### TASK BRIEF
Note how many lines in these entries contain "compress", and reply with that number alone.
_ _ _ _
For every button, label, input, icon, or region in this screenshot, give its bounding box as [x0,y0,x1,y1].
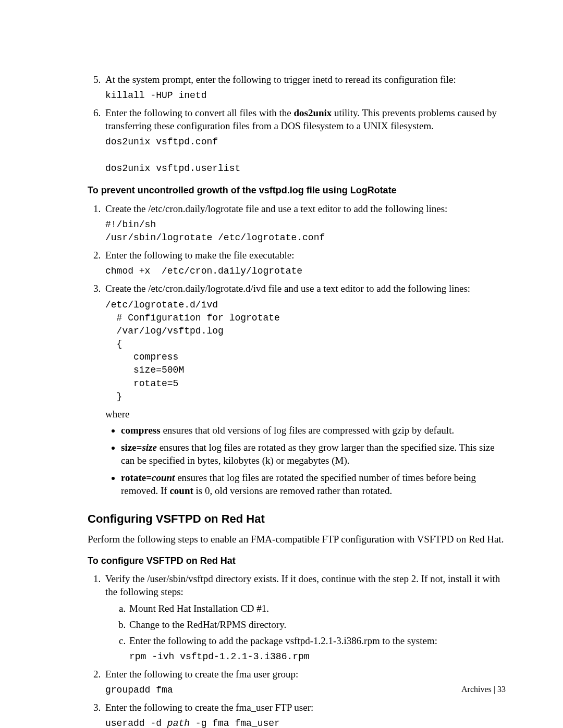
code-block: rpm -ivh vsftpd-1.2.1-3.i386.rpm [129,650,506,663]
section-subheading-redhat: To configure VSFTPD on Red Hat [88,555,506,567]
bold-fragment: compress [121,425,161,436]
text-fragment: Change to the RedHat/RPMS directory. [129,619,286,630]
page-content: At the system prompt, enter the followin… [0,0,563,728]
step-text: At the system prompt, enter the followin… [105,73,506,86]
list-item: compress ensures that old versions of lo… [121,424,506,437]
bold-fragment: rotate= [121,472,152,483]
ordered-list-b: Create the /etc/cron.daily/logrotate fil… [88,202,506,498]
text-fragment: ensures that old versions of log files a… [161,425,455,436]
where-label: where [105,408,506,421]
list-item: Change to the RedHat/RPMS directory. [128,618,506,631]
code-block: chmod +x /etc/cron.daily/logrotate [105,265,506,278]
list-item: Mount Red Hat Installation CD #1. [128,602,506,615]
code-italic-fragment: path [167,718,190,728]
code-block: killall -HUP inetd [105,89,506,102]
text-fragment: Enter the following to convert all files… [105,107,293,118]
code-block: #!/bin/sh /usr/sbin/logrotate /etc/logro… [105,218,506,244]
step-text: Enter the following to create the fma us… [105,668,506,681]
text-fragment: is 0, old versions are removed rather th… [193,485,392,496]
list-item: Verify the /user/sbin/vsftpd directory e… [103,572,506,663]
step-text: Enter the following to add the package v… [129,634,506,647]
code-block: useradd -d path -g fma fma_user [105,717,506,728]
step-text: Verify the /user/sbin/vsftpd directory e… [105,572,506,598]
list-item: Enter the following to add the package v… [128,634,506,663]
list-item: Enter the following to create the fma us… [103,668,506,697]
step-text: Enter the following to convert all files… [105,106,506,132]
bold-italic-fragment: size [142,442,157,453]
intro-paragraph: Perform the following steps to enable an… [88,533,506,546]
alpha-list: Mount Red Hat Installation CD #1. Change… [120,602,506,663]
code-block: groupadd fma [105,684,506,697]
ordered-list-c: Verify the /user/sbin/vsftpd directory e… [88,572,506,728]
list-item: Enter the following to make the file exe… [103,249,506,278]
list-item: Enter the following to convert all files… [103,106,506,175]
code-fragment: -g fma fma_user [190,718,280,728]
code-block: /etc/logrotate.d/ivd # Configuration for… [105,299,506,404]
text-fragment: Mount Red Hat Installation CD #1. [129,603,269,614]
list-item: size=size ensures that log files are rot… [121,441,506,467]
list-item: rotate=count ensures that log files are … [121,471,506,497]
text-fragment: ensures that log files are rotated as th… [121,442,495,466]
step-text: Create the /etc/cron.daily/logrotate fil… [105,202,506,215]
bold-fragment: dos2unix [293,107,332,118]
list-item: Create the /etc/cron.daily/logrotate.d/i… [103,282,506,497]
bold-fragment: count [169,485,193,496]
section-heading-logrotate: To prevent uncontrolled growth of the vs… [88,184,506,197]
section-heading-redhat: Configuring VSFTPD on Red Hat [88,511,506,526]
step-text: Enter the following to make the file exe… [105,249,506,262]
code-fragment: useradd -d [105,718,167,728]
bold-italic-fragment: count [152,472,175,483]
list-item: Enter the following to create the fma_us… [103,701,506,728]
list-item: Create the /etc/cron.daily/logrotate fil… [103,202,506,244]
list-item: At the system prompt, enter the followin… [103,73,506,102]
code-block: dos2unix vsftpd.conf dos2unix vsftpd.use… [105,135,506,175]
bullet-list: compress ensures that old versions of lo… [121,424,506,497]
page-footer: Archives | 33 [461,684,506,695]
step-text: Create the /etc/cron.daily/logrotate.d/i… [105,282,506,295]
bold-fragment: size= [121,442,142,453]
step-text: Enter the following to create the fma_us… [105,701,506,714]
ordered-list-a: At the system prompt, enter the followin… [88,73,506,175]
_ _ _ _
### EXPECTED ANSWER
3